Task statement -> Please retype every entry as written, and keep the pictures out.

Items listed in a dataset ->
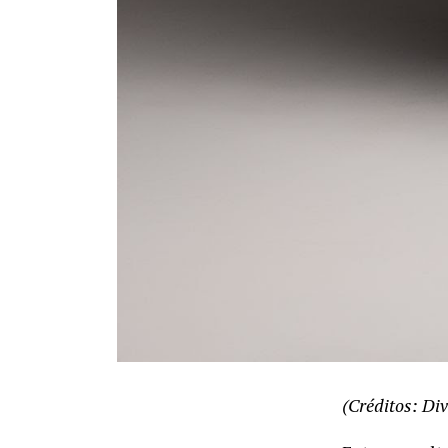
(Créditos: Di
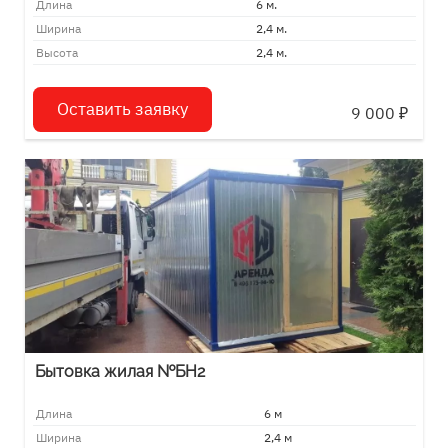
Длина
6 м.
Ширина
2,4 м.
Высота
2,4 м.
Оставить заявку
9 000
₽
Бытовка жилая №БН2
Длина
6 м
Ширина
2,4 м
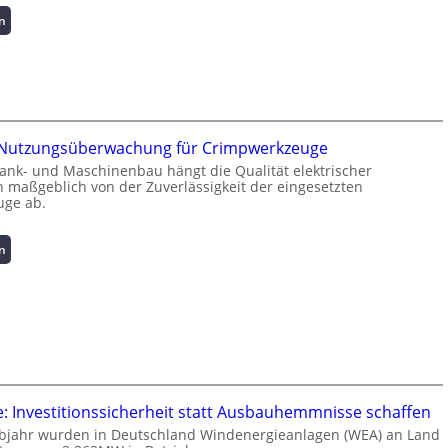
:
n
K
u
r
z
i
n
e Nutzungsüberwachung für Crimpwerkzeuge
f
ank- und Maschinenbau hängt die Qualität elektrischer
o
 maßgeblich von der Zuverlässigkeit der eingesetzten
r
ge ab.
m
a
t
:
n
i
I
o
n
n
t
z
e
u
l
m
l
L
i
a
g
: Investitionssicherheit statt Ausbauhemmnisse schaffen
s
e
lbjahr wurden in Deutschland Windenergieanlagen (WEA) an Land
t
n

Written solution ->
(Créditos: Di
Длина
6 м.
Ширина
2,4 м.
Высота
2,4 м.
Оставить заявку
9 000
₽
Бытовка жилая №БН2
Длина
6 м
Ширина
2,4 м
:
n
K
u
r
z
i
n
e Nutzungsüberwachung für Crimpwerkzeuge
f
ank- und Maschinenbau hängt die Qualität elektrischer
o
 maßgeblich von der Zuverlässigkeit der eingesetzten
r
ge ab.
m
a
t
:
n
i
I
o
n
n
t
z
e
u
l
m
l
L
i
a
g
: Investitionssicherheit statt Ausbauhemmnisse schaffen
s
e
lbjahr wurden in Deutschland Windenergieanlagen (WEA) an Land
t
n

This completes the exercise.